→ **Required action**
Write all entries out exactly, images excluded.
---------- Source material
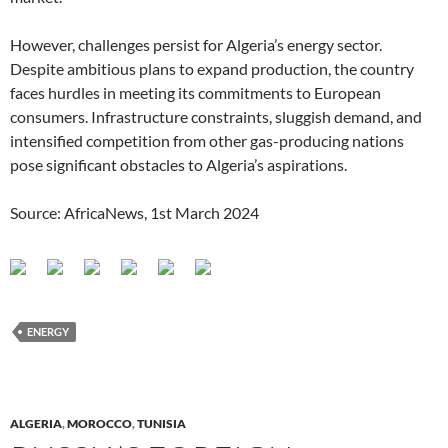
However, challenges persist for Algeria’s energy sector.
Despite ambitious plans to expand production, the country
faces hurdles in meeting its commitments to European
consumers. Infrastructure constraints, sluggish demand, and
intensified competition from other gas-producing nations
pose significant obstacles to Algeria’s aspirations.
Source: AfricaNews, 1st March 2024
ENERGY
ALGERIA
,
MOROCCO
,
TUNISIA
--------------------
→ **Exercise result**
However, challenges persist for Algeria’s energy sector.
Despite ambitious plans to expand production, the country
faces hurdles in meeting its commitments to European
consumers. Infrastructure constraints, sluggish demand, and
intensified competition from other gas-producing nations
pose significant obstacles to Algeria’s aspirations.
Source: AfricaNews, 1st March 2024
ENERGY
ALGERIA
,
MOROCCO
,
TUNISIA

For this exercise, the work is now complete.